13. The principles for consideration in such an application were clearly captured by the Court of Appeal in the locus classicus case of Choitram v Nazari [1984] eKLR, where the court stated as follows:-“For the purpose of order XII rule 6, admissions can be express or implied either on the pleadings or otherwise, e.g. in correspondence. Admissions have to be plain and obvious, as plain as a pikestaff and clearly readable because they may result in judgment being entered. They must be obvious on the face of them without requiring a magnifying glass to ascertain their meaning.
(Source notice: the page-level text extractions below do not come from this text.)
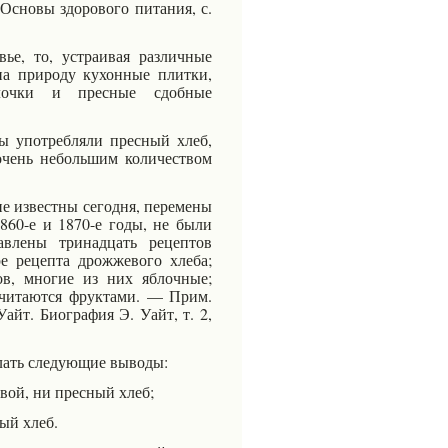
Основы здорового питания, с.
ье, то, устраивая различные
на природу кухонные плитки,
лочки и пресные сдобные
ы употребляли пресный хлеб,
очень небольшим количеством
ие известны сегодня, перемены
860-е и 1870-е годы, не были
влены тринадцать рецептов
е рецепта дрожжевого хлеба;
в, многие из них яблочные;
считаются
фруктами. — Прим.
Уайт. Биография Э. Уайт, т. 2,
лать следующие выводы:
вой, ни пресный хлеб;
ый хлеб.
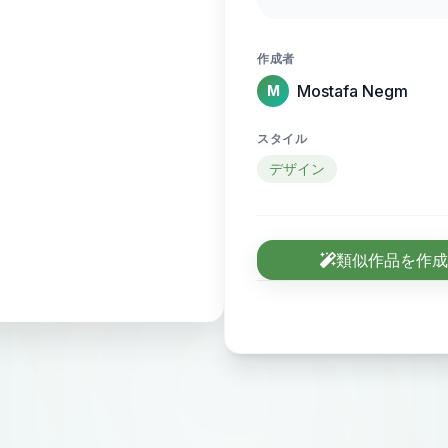
sense of motion and
作成者
Mostafa Negm
M
スタイル
デザイン
類似作品を作成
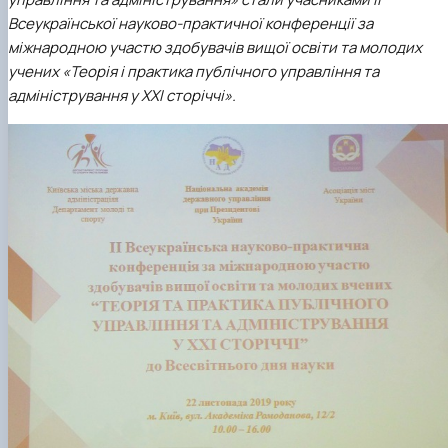
Всеукраїнської науково-практичної конференції за
міжнародною участю здобувачів вищої освіти та молодих
учених «Теорія і практика публічного управління та
адміністрування у ХХІ сторіччі».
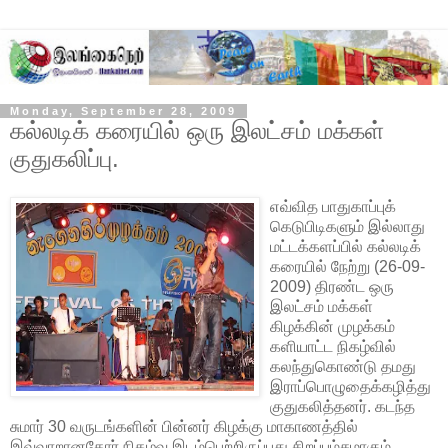
Monday, September 28, 2009
கல்லடிக் கரையில் ஒரு இலட்சம் மக்கள்
குதுகலிப்பு.
எவ்வித பாதுகாப்புக்
கெடுபிடிகளும் இல்லாது
மட்டக்களப்பில் கல்லடிக்
கரையில் நேற்று (26-09-
2009) திரண்ட ஒரு
இலட்சம் மக்கள்
கிழக்கின் முழக்கம்
களியாட்ட நிகழ்வில்
கலந்துகொண்டு தமது
இராப்பொழுதைக்கழித்து
குதுகலித்தனர். கடந்த
சுமார் 30 வருடங்களின்
பின்னர் கிழக்கு மாகாணத்தில்
இவ்வாறானதோர் நிகழ்வு இடம்பெற்றிருப்பது சிறப்பம்சமாகும்.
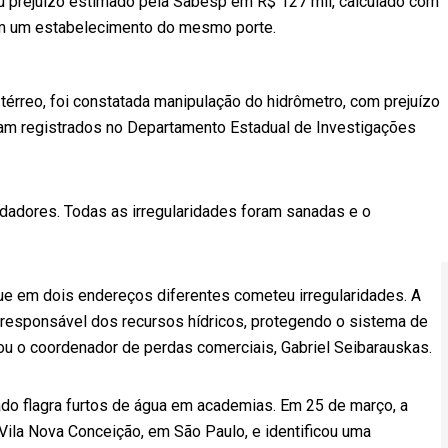
 prejuízo estimado pela Sabesp em R$ 127 mil, calculado com
m um estabelecimento do mesmo porte.
térreo, foi constatada manipulação do hidrômetro, com prejuízo
am registrados no Departamento Estadual de Investigações
dadores. Todas as irregularidades foram sanadas e o
ue em dois endereços diferentes cometeu irregularidades. A
e responsável dos recursos hídricos, protegendo o sistema de
mou o coordenador de perdas comerciais, Gabriel Seibarauskas.
do flagra furtos de água em academias. Em 25 de março, a
Vila Nova Conceição, em São Paulo, e identificou uma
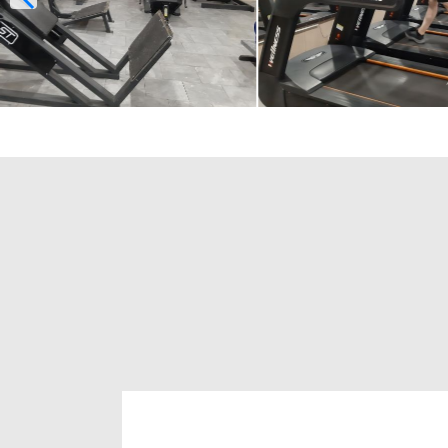
غذا و نوشیدنی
Much depends upon the language used. The admissions must leave no room for doubt that the parties passed out of the stage of negotiations onto a definite contract. It matters not if the situation is arguable, even if there is a substantial argument, it is an ingredient of jurisprudence, provided that a plain and obvious case is established upon admissions by analysis. Indeed, there is no other way, and analysis is unavoidable to determine whether admission of fact has been made either on the pleadings or otherwise to give such judgment as upon such admissions any party may be entitled to without waiting for the determination of any other question between the parties. In considering the matter, the judge must neither become disinclined nor lose himself in the jungle of words even when faced with a plaint such as the one in this case. To analyse pleadings, to read correspondence and to apply the relevant law is a normal function performed by judges which has become established routine in the courts…”

14. From the record, the applicant exhibited correspondence exchanged between the parties. In an email captioned “URGENT Two Rivers- Supplementary Agreement and associated invoices- WHT component” sent to the applicant’s officer, RAY UPJOHN on 16th May 2019, SAMSON MWANGI of Centum, states that:-“As earlier agreed, we will make the final payment of Kshs. 23. 9m in two instalments.KES. 11. 9 in May 2019KES. 11. 9 in June 2019Kindly confirm if this is in order. In the meantime, I am proceeding to start processing the first payment.”

15. In another email with the same caption sent on 2nd February 2022 to the applicant’s director RAY MCMANUS, SAMSON MWANGI of Centum, stated that:-“Ray,May I propose:-KES. 2Mn by 12 Feb 22KES 2Mn by 31 March 22KES 5Mn by 31 May 22…”

16. In a third email dated 19th October 2022, with the same caption, addressed to the applicant’s director RAY MCMANUS, KENNETH MBAE of Centum, wrote:-“Dear Ray,Good morning,We thank you for being patient with us. We were busy putting together a sustainable solution as listed below 1. Payment 1: USD 10,000- please share a pro forma invoice to be settled before end of Nov

2. Subsequent payments of USD 4,000 per month from Dec 2022 onwards.

3. Fully amount to be paid once the fund-raise is closed in July 2023….:

17. From my reading of the above correspondence as well as the pleadings, I am convinced that the applicant has met the required threshold for entry of judgment on admission. The correspondence between the Plaintiff and various officers of the Defendant are clear and unambiguous and there is no doubt in my mind that this amounts to an admission of indebtedness.

18. I therefore find and hold that the Plaintiff’s application has merit. Accordingly, the Plaintiff’s application dated 21st September 2023 is allowed as prayed with costs.Orders accordingly.

DATED, SIGNED AND DELIVERED VIRTUALLY AT NAIROBITHIS 15TH DAY OF APRIL, 2024. ………………………………………..J.W.W. MONG’AREJUDGEIn the Presence of:-PARA 1. Mr. Owiti holding brief for Ms. Odiero for the Plaintiff.PARA 2. Ms. Nderu for the Defendants.PARA 3. Amos- Court Assistant3| PAGE MONG’ARE, J.